3

If we take a look at the String#substring method implementation :

new String(offset + beginIndex, endIndex - beginIndex, value);

We see that a new String is created with the same original content (parameter char [] value).

So the workaround is to use new String(toto.substring(...)) to drop the reference to the original char[] value and make it eligible for GC (if no more references exist).

I would like to know if there is a special reason that explain this implementation. Why the method doesn't create herself the new shorter String and why she keeps the full original value instead?

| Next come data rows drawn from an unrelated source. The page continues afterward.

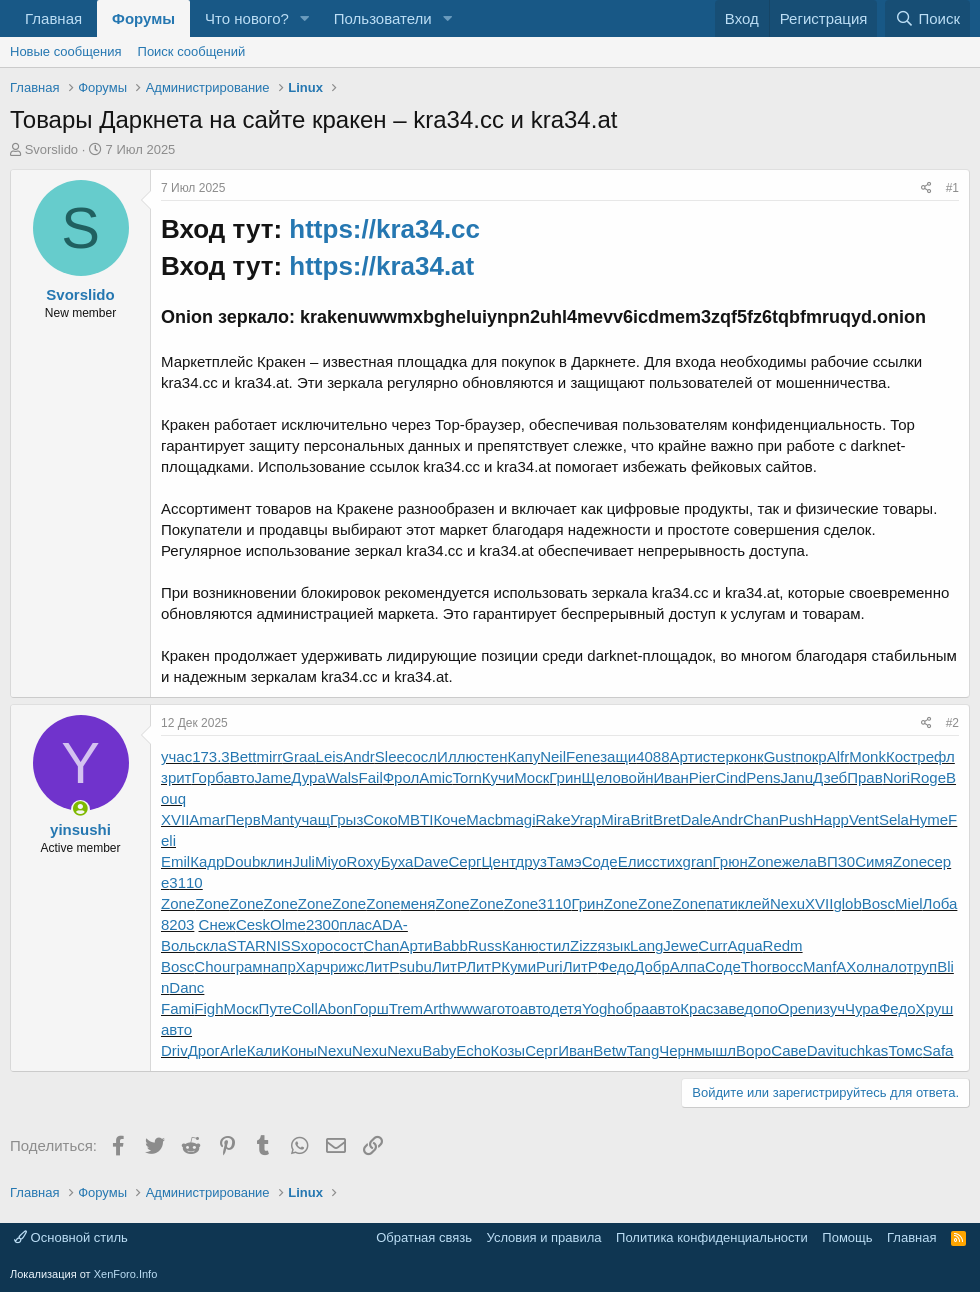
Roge (928, 777)
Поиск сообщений (192, 51)
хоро (317, 945)
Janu (797, 777)
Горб (207, 777)
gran (698, 861)
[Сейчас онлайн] (80, 808)
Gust (780, 756)
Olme (288, 924)
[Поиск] (927, 18)
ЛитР (381, 966)
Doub (242, 861)
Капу (523, 756)
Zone (765, 861)
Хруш (934, 1008)
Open (796, 1008)
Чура (862, 1008)
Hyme (928, 819)
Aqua (745, 945)
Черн (676, 1050)
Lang (646, 945)
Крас (696, 1008)
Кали (264, 1050)
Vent (864, 819)
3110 (185, 882)
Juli (303, 861)
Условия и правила (544, 1237)
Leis (330, 756)
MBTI (416, 819)
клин (276, 861)
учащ (312, 819)
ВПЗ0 (836, 861)
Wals (342, 777)
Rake (553, 819)
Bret (667, 819)
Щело (601, 777)
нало (890, 966)
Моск (531, 777)
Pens (763, 777)
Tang (643, 1050)
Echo (473, 1050)
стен (492, 756)
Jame (273, 777)
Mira (615, 819)
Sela (894, 819)
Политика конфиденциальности (712, 1237)
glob (847, 903)
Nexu (787, 903)
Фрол (401, 777)
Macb (484, 819)
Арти (686, 756)
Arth (437, 1008)
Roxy (364, 861)
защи (618, 756)
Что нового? (247, 18)
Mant (277, 819)
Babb (450, 945)
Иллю (457, 756)
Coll (305, 1008)
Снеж (217, 924)
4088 (652, 756)
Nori (897, 777)
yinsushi (80, 829)
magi (519, 819)
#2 (952, 723)
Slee (390, 756)
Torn (467, 777)
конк (749, 756)
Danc (186, 987)
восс (787, 966)
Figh (208, 1008)
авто (239, 777)
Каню (520, 945)
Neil (553, 756)
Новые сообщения (66, 51)
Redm (783, 945)
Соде (600, 861)
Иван (671, 777)
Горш (371, 1008)
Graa (298, 756)
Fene (583, 756)
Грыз (346, 819)
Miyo (331, 861)
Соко (380, 819)
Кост (901, 756)
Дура (308, 777)
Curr (712, 945)
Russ (485, 945)
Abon (335, 1008)
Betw (609, 1050)
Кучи (498, 777)
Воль (178, 945)
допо (761, 1008)
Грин (565, 777)
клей (754, 903)
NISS (283, 945)
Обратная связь (424, 1237)
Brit (641, 819)
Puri (549, 966)
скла (211, 945)
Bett (243, 756)
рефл (935, 756)
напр (279, 966)
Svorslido (51, 149)
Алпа (687, 966)
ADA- (390, 924)
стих (667, 861)
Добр (652, 966)
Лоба (940, 903)
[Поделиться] (926, 188)
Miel (909, 903)
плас (355, 924)
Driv (174, 1050)
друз (531, 861)
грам (246, 966)
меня (417, 903)
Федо (616, 966)
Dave (430, 861)
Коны (299, 1050)
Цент (498, 861)
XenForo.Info (126, 1274)
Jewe (680, 945)
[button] (305, 18)
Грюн (730, 861)
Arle (233, 1050)
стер (718, 756)
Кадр (207, 861)
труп (921, 966)
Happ (831, 819)
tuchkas (863, 1050)
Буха (397, 861)
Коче (449, 819)
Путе (275, 1008)
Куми (518, 966)
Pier (702, 777)
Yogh (599, 1008)
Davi (822, 1050)
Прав (864, 777)
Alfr (838, 756)
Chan (761, 819)
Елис (635, 861)
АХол (854, 966)
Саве (789, 1050)
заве (728, 1008)
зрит (176, 777)
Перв (242, 819)
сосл (421, 756)
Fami (177, 1008)
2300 (322, 924)
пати (721, 903)
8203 (177, 924)
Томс (905, 1050)
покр (810, 756)
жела (799, 861)
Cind (730, 777)
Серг (464, 861)
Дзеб (830, 777)
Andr (359, 756)
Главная (53, 18)
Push (796, 819)
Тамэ (564, 861)
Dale (695, 819)
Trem (406, 1008)
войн (637, 777)
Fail (371, 777)
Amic (435, 777)
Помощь (847, 1237)
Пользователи (383, 18)
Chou (212, 966)
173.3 (211, 756)
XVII (175, 819)
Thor (756, 966)
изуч (830, 1008)
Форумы (143, 18)
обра (633, 1008)
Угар (586, 819)
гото (505, 1008)
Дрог (204, 1050)
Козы (508, 1050)
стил (555, 945)
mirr (269, 756)
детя (566, 1008)
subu (415, 966)
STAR (246, 945)
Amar (207, 819)
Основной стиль (71, 1237)
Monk (867, 756)
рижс (347, 966)
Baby (439, 1050)
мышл (715, 1050)
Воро (753, 1050)
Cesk (253, 924)
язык (614, 945)
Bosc (878, 903)
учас (176, 756)
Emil (175, 861)
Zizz (584, 945)
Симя (874, 861)
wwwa (471, 1008)
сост (348, 945)
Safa (938, 1050)
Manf (819, 966)
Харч (313, 966)
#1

The other related question is : should we always use new String(...) when dealing with substring?

alain.janinm
  • 19,951
  • 10
  • 65
  • 112

3 Answers3

2

Because String is immutable class

Also See

Community
  • 1
  • 1
jmj
  • 237,923
  • 42
  • 401
  • 438
  • 1
    A useful complementary link on **why** `String` is immutable: [Why String is immutable in Java?](http://javarevisited.blogspot.it/2010/10/why-string-is-immutable-in-java.html) – Luca Geretti Jun 20 '12 at 09:16
  • @LucaGeretti you should propose that as an edit to the answer. – Kazekage Gaara Jun 20 '12 at 09:18
  • @Kazekage: I didn't simply because it is an external link. I'd rather integrate (some of) the content into the answer. – Luca Geretti Jun 20 '12 at 09:19
  • I know - maybe not enough - that Strings are immutable but I don't understand why it an explanation... I mean they can have call the String constructor with a shorter char[] instead of the original one. – alain.janinm Jun 20 '12 at 09:23
2

I would like to know if there is a special reason that explain this implementation. Why the method doesn't create herself the new shorter String and why she keeps the full original value instead?

Because in most use-cases it is faster for substring() to work this way. At least, that's what Sun / Oracle's empirical measurements would have shown. By doing this, the implementation avoids allocating a backing array and copying characters to the array.

This is only a non-optimization if you have to then copy the String to avoid a memory leakage problem. In the vast majority of cases, the substrings become garbage in a relatively short period of time, and there is no long-term leakage of memory.


Hypothetically, the Java designers could have provided two versions of substring, one which behaved as currently, and the other that created a String with its own backing array. But that would encourage the developer to waste brain-cycles thinking about which version to use. And then there's the problem of utility methods that build on substrings ... like the Pattern / Matcher classes for instance. So I think it is a good thing that they didn't.

Stephen C
  • 698,415
  • 94
  • 811
  • 1,216
  • Ok, thanks for the answer! So you mean always using `new String()` improve memory management, but it will not make the app faster? – alain.janinm Jun 20 '12 at 09:26
  • 1
    @alain.janinm - it is more complicated than that. On the one hand, `new String()` often doesn't improve memory management at all. On the other hand, when it does improve memory management it will make the app go faster. Basically, you have to understand your application's behaviour in order to know whether this will improve things. – Stephen C Jun 20 '12 at 09:34
  • Ok I was wondering the same but I was not sure! Thanks for the enlightenment! – alain.janinm Jun 20 '12 at 09:49
1

The reason for this implementation is efficiency. By pointing to the same char[] as the original string, no data needs to be copied.

This does have a downside though, as you've already hinted at yourself. If the original string is long and you just want to get a small part of it, and you don't need the original string anymore after that, then the complete original array is still referenced and can't be garbage collected. You already know how to avoid that - do new String(original.substring(...)).

should we always use new String(...) when dealing with substring?

No, not always. Only when you know it might cause problem. In many cases, referring to the original char[] instead of copying the data is more efficient.

Jesper
  • 202,709
  • 46
  • 318
  • 350